Cryptotriton monzoni
- Conservation status: Critically Endangered (IUCN 3.1)

Scientific classification
- Kingdom: Animalia
- Phylum: Chordata
- Class: Amphibia
- Order: Urodela
- Family: Plethodontidae
- Genus: Cryptotriton
- Species: C. monzoni
- Binomial name: Cryptotriton monzoni (Campbell and Smith, 1998)
- Synonyms: Nototriton monzoni Campbell and Smith, 1998;

= Cryptotriton monzoni =

- Authority: (Campbell and Smith, 1998)
- Conservation status: CR
- Synonyms: Nototriton monzoni Campbell and Smith, 1998

Species of amphibian

Cryptotriton monzoni is a species of salamander in the family Plethodontidae. It is endemic to Guatemala and is known only from near its type locality, Cerro del Mono, near La Unión, Zacapa Department. The specific name monzoni honors José Monzón, a Guatemalan entomologist who assisted the authors with their fieldwork. The common name Monzon's hidden salamander has been proposed for this species.

==Description==
The holotype, an adult female, measures 22 mm (0.87 in) in snout–vent length and has a tail length of 23 mm (0.91 in). The snout is broadly rounded, and the eyes are protuberant. The head is slightly wider than the neck. The parotoid glands are underdeveloped, and the limbs are relatively long. Both the fingers and toes are moderately webbed and have subdigital pads. The dorsum is brown with bluish flecks, and the iris is copper. The iris is copper.
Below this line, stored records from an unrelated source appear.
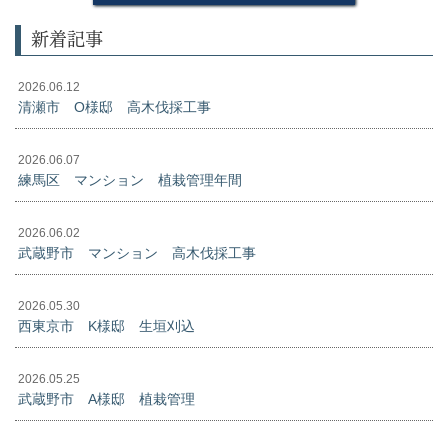
新着記事
2026.06.12
清瀬市 O様邸 高木伐採工事
2026.06.07
練馬区 マンション 植栽管理年間
2026.06.02
武蔵野市 マンション 高木伐採工事
2026.05.30
西東京市 K様邸 生垣刈込
2026.05.25
武蔵野市 A様邸 植栽管理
==Habitat and conservation==
The type locality of Cryptotriton monzoni is a cloud forest 1570 m above sea level. The holotype was found in a bromeliad about three metres above the forest floor.

Cryptotriton monzoni is apparently a rare species. Its threatened by habitat loss caused by logging and agricultural encroachment. Chytridiomycosis might also be a threat (a specimen of Bolitoglossa conanti was infected at the type locality).